Photography Professor Priya Kambli exhibits in Jaipur, India

Professor Priya Kambli’s photographs were displayed at the JaipurPhoto show in late February/early March.  JaipurPhoto is an international open-air travel photography festival held every February in the Pink City.

For the 2017 edition, JaipurPhoto’s Artistic Director, Lola Mac Dougall, invited Federica Chiocchetti, Founding Director of the photo-literary platform Photocaptionist, to be the Guest Curator and respond to the theme of wanderlust. As a Westerner, who works on the relationship between photography and fictions, images and words, and who had to ‘imagine’ and ‘study’ Jaipur and India from far away, Chiocchetti felt inclined to search for photographic works that subtly connected the notions of travel with ideas of the imaginary and the unexpected.

Professor Kambli’s work on display in Jaipur.  These are from her series “Kitchen Gods,” which takes inspiration from her own family’s photographs from India.

As the festival writeup proclaimed: “In this unique family pantheon, Kambli labours to afford her ancestors the same treatment as given to kitchen deities. The act of transforming simple snapshots into gods that watch over the nourishment of the family makes this series–although aesthetically rooted in India- a universal story.”

Priya Kambli is back in the classroom in the fall of 2017, after taking a sabbatical to work on her art full time.  Congratulations on the show, and welcome back!

 

News from Printmaking (student travel and Prof. Bigger’s summer adventures)

 In April, during the last full month of the (academic) year, art students Jennifer Reagan, Nick Phan, Claire Nipper, Morgan Price, Morgan White, Greta Dellinger, Cassie Koelling, and Madi Pearson all went on a trip with Professor Laura Bigger, our printmaking instructor.

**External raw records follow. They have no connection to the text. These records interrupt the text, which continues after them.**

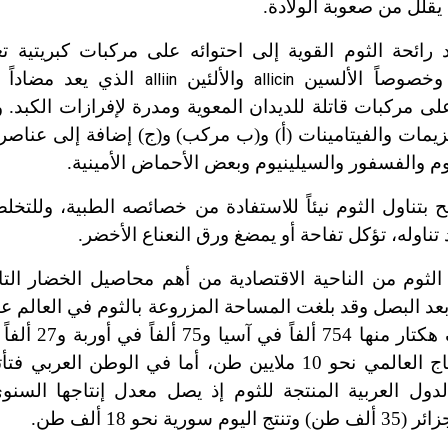
يقلل من صعوبة الولادة.
 رائحة الثوم القوية إلى احتوائه على مركبات كبريتية ت
 وخصوصاً الألسين
والألئين
الذي يعد مضاداً ل
alliin
allicin
ى مركبات قاتلة للديدان المعوية ومدرة لإفرازات الكبد.
يمات والفيتامينات (أ) و
(
ب مركب) و
(
ج) إضافة إلى عناصر 
وم والفسفور والسيلينيوم وبعض الأحماض الأمينية.
 بتناول الثوم نيئاً للاستفادة من خصائصه الطبية، وللتخ
 تناوله، تؤكل تفاحة أو يمضغ ورق النعناع الأخضر.
الثوم من الناحية الاقتصادية من أهم محاصيل الخضار التا
996 ألف هكتار منها 754
وبلغ الإنتاج العالمي نحو 10 ملايين طن، أما في الوطن الع
دول العربية المنتجة للثوم إذ يصل معدل إنتاجها السنو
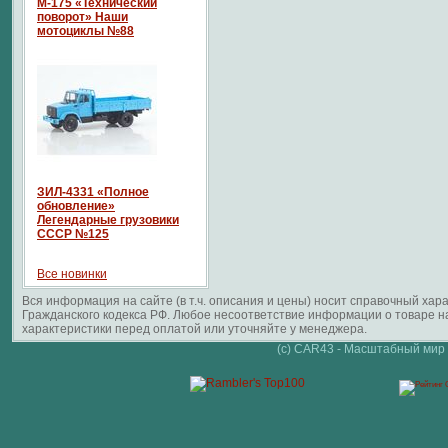
М-175 «Технический
поворот» Наши
мотоциклы №88
ЗИЛ-4331 «Полное
обновление»
Легендарные грузовики
СССР №125
Все новинки
Вся информация на сайте (в т.ч. описания и цены) носит справочный ха
Гражданского кодекса РФ. Любое несоответствие информации о товаре 
характеристики перед оплатой или уточняйте у менеджера.
(c) CAR43 - Масштабный мир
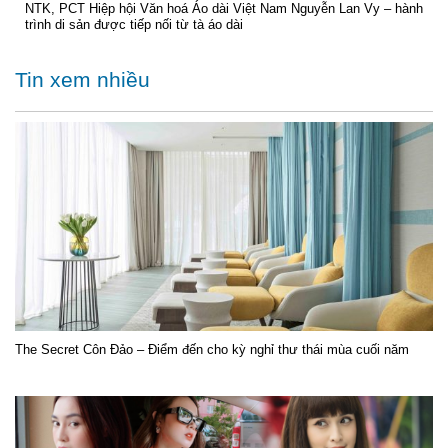
NTK, PCT Hiệp hội Văn hoá Áo dài Việt Nam Nguyễn Lan Vy – hành
trình di sản được tiếp nối từ tà áo dài
Tin xem nhiều
The Secret Côn Đảo – Điểm đến cho kỳ nghỉ thư thái mùa cuối năm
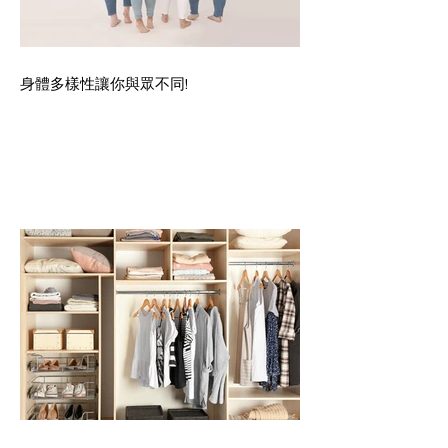
身體多樣性讓你與眾不同!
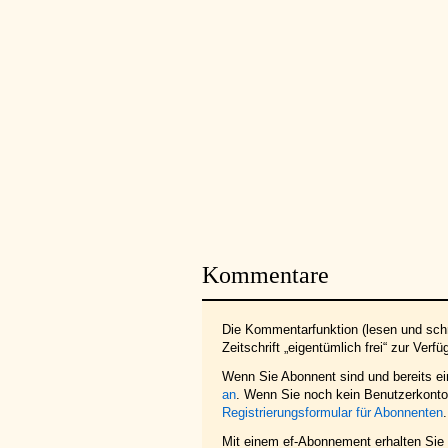
Kommentare
Die Kommentarfunktion (lesen und schr
Zeitschrift „eigentümlich frei“ zur Verfü
Wenn Sie Abonnent sind und bereits e
an
. Wenn Sie noch kein Benutzerkonto 
Registrierungsformular für Abonnenten
.
Mit einem ef-Abonnement erhalten Sie z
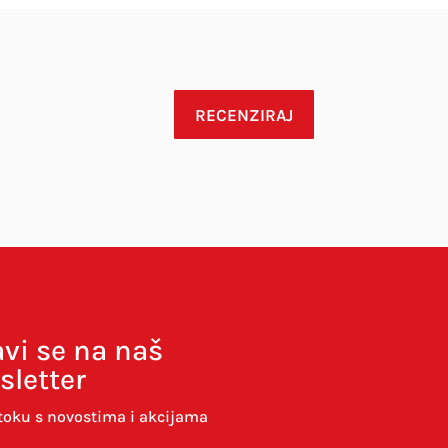
RECENZIRAJ
avi se na naš
sletter
toku s novostima i akcijama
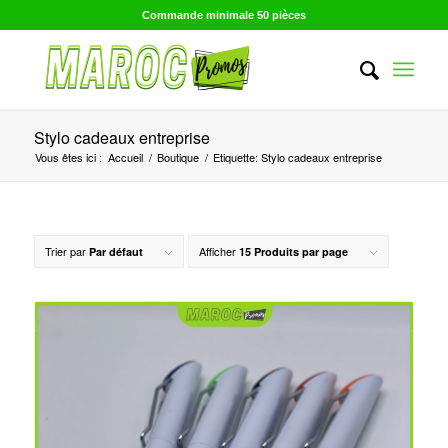
Commande minimale 50 pièces
Stylo cadeaux entreprise
Vous êtes ici :
Accueil
/
Boutique
/
Etiquette: Stylo cadeaux entreprise
Trier par
Afficher
Par défaut
15 Produits par page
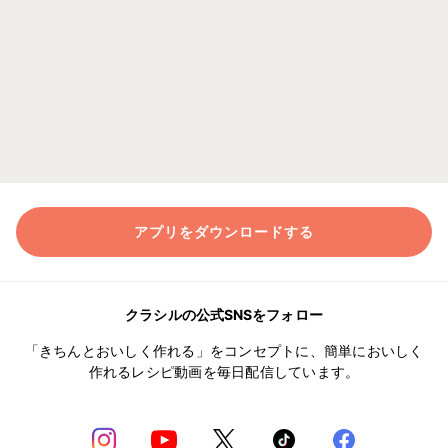
アプリをダウンロードする
クラシルの公式SNSをフォロー
「きちんとおいしく作れる」をコンセプトに、簡単においしく
作れるレシピ動画を毎日配信しています。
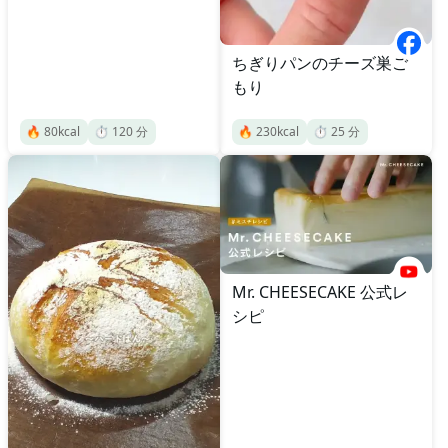
ちぎりパンのチーズ巣ご
もり
🔥
80
kcal
⏱️
120
分
🔥
230
kcal
⏱️
25
分
Mr. CHEESECAKE 公式レ
シピ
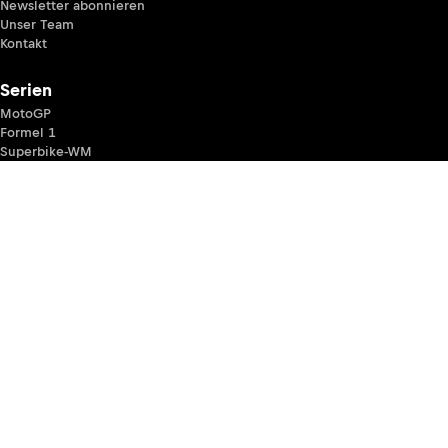
Newsletter abonnieren
Unser Team
Kontakt
Serien
MotoGP
Formel 1
Superbike-WM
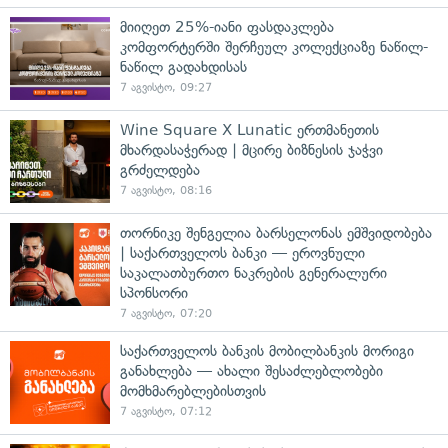
მიიღეთ 25%-იანი ფასდაკლება
კომფორტერში შერჩეულ კოლექციაზე ნაწილ-
ნაწილ გადახდისას
7 აგვისტო, 09:27
Wine Square X Lunatic ერთმანეთის
მხარდასაჭერად | მცირე ბიზნესის ჯაჭვი
გრძელდება
7 აგვისტო, 08:16
თორნიკე შენგელია ბარსელონას ემშვიდობება
| საქართველოს ბანკი — ეროვნული
საკალათბურთო ნაკრების გენერალური
სპონსორი
7 აგვისტო, 07:20
საქართველოს ბანკის მობილბანკის მორიგი
განახლება — ახალი შესაძლებლობები
მომხმარებლებისთვის
7 აგვისტო, 07:12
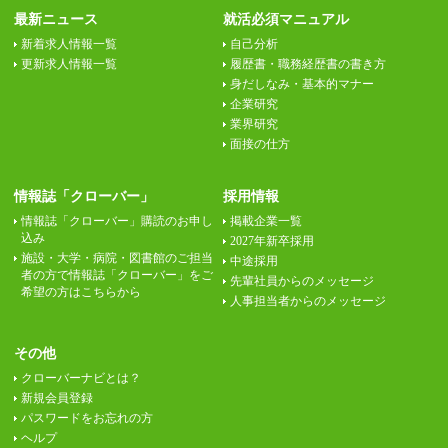
最新ニュース
就活必須マニュアル
新着求人情報一覧
自己分析
更新求人情報一覧
履歴書・職務経歴書の書き方
身だしなみ・基本的マナー
企業研究
業界研究
面接の仕方
情報誌「クローバー」
採用情報
情報誌「クローバー」購読のお申し
掲載企業一覧
込み
2027年新卒採用
施設・大学・病院・図書館のご担当
中途採用
者の方で情報誌「クローバー」をご
先輩社員からのメッセージ
希望の方はこちらから
人事担当者からのメッセージ
その他
クローバーナビとは？
新規会員登録
パスワードをお忘れの方
ヘルプ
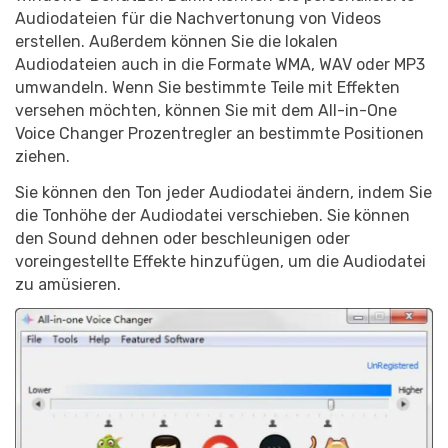
Audiodateien für die Nachvertonung von Videos
erstellen. Außerdem können Sie die lokalen
Audiodateien auch in die Formate WMA, WAV oder MP3
umwandeln. Wenn Sie bestimmte Teile mit Effekten
versehen möchten, können Sie mit dem All-in-One
Voice Changer Prozentregler an bestimmte Positionen
ziehen.
Sie können den Ton jeder Audiodatei ändern, indem Sie
die Tonhöhe der Audiodatei verschieben. Sie können
den Sound dehnen oder beschleunigen oder
voreingestellte Effekte hinzufügen, um die Audiodatei
zu amüsieren.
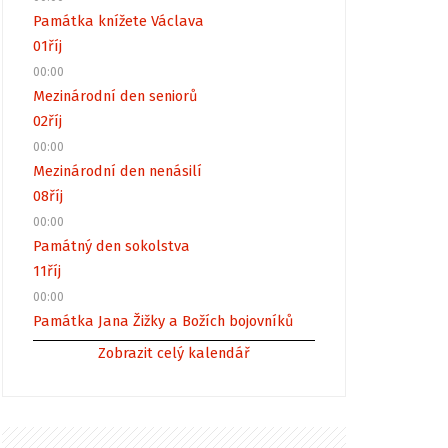
Památka knížete Václava
01
říj
00:00
Mezinárodní den seniorů
02
říj
00:00
Mezinárodní den nenásilí
08
říj
00:00
Památný den sokolstva
11
říj
00:00
Památka Jana Žižky a Božích bojovníků
Zobrazit celý kalendář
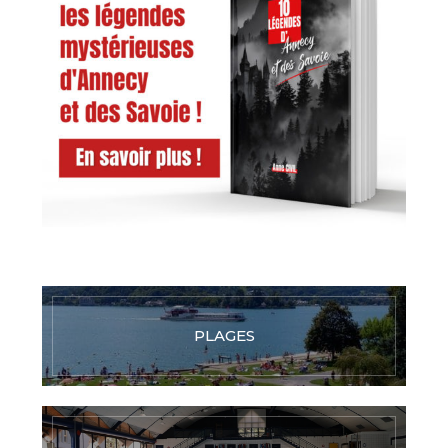
PLAGES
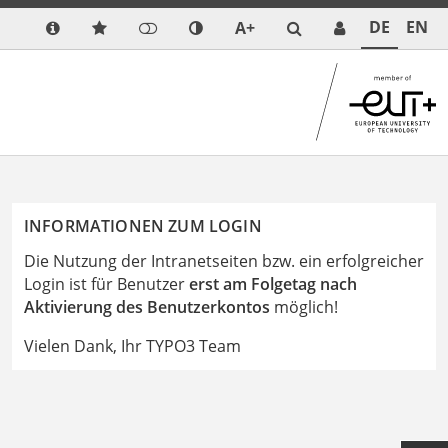
DE
EN
A+
INFORMATIONEN ZUM LOGIN
Die Nutzung der Intranetseiten bzw. ein erfolgreicher
Login ist für Benutzer
erst am Folgetag nach
Aktivierung des Benutzerkontos
möglich!
Vielen Dank, Ihr TYPO3 Team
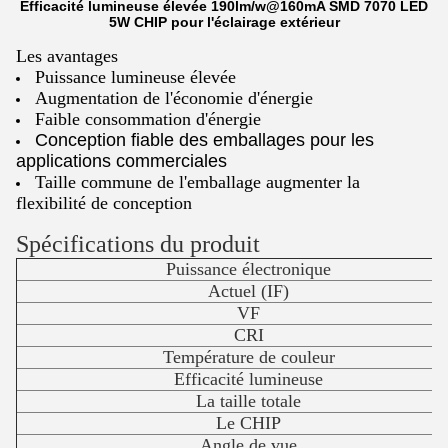
Efficacité lumineuse élevée 190lm/w@160mA SMD 7070 LED
5W CHIP pour l'éclairage extérieur
Les avantages
Puissance lumineuse élevée
Augmentation de l'économie d'énergie
Faible consommation d'énergie
Conception fiable des emballages pour les
applications commerciales
Taille commune de l'emballage augmenter la
flexibilité de conception
Spécifications du produit
Puissance électronique
Actuel (IF)
VF
CRI
Température de couleur
Efficacité lumineuse
La taille totale
Le CHIP
Angle de vue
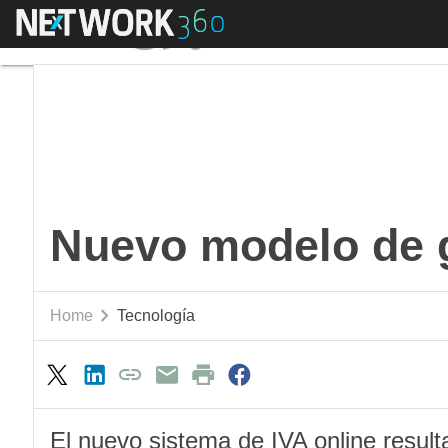
Menú
Nuevo modelo de gest
Nuevo modelo de g
Home
Tecnología
El nuevo sistema de IVA online resul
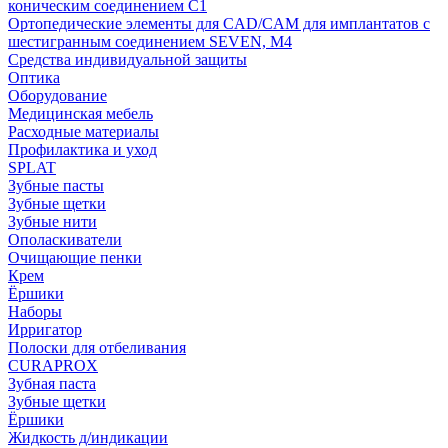
коническим соединением С1
Ортопедические элементы для CAD/CAM для имплантатов с
шестигранным соединением SEVEN, М4
Средства индивидуальной защиты
Оптика
Оборудование
Медицинская мебель
Расходные материалы
Профилактика и уход
SPLAT
Зубные пасты
Зубные щетки
Зубные нити
Ополаскиватели
Очищающие пенки
Крем
Ёршики
Наборы
Ирригатор
Полоски для отбеливания
CURAPROX
Зубная паста
Зубные щетки
Ёршики
Жидкость д/индикации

The trip took them all to the Minneapolis Institute of the Arts and its Print Study Room, Cave Paper, The Minnesota Center for Book Arts, The Walker Art Center, Midway Center for Contemporary Art, two graduate programs (at the University of Minnesota and the Minneapolis College of Art and Design), Leg Up Press, and the Highpoint Center for Printmaking.
They also made requisite stops to eat doughnuts and yummy food.
Professor Bigger herself writes that this summer she will be heading to Documenta and Berlin to research a study abroad trip for the Art Department. She will also mount an exhibition at The Holland Project in Reno, Nevada, and the Silverwood Park Gallery in St. Anthony, Minnesota. We hope to have pictures from those adventures in the fall.

New Public Art on Campus

Danielle Yakle’s Introduction to the Visual Arts class was at it again this spring.  As you walk around campus over the summer, see how many benches you can find that were not there at the beginning of April.*

These benches were completely fabricated by Professor Yakle’s class, with her assistance, and they are sturdy enough to last through midwestern weather.  The body of the benches is metal, and they are almost completely covered with concrete with the decoration added at the end of the process. Each bench is differently-shaped and covered with glass tiles of different colors.  They are placed around the central part of campus.  It is time for a treasure hunt!

*There are six benches.

Painting professor Lindsey Dunnagan on one of the benches newly installed on campus.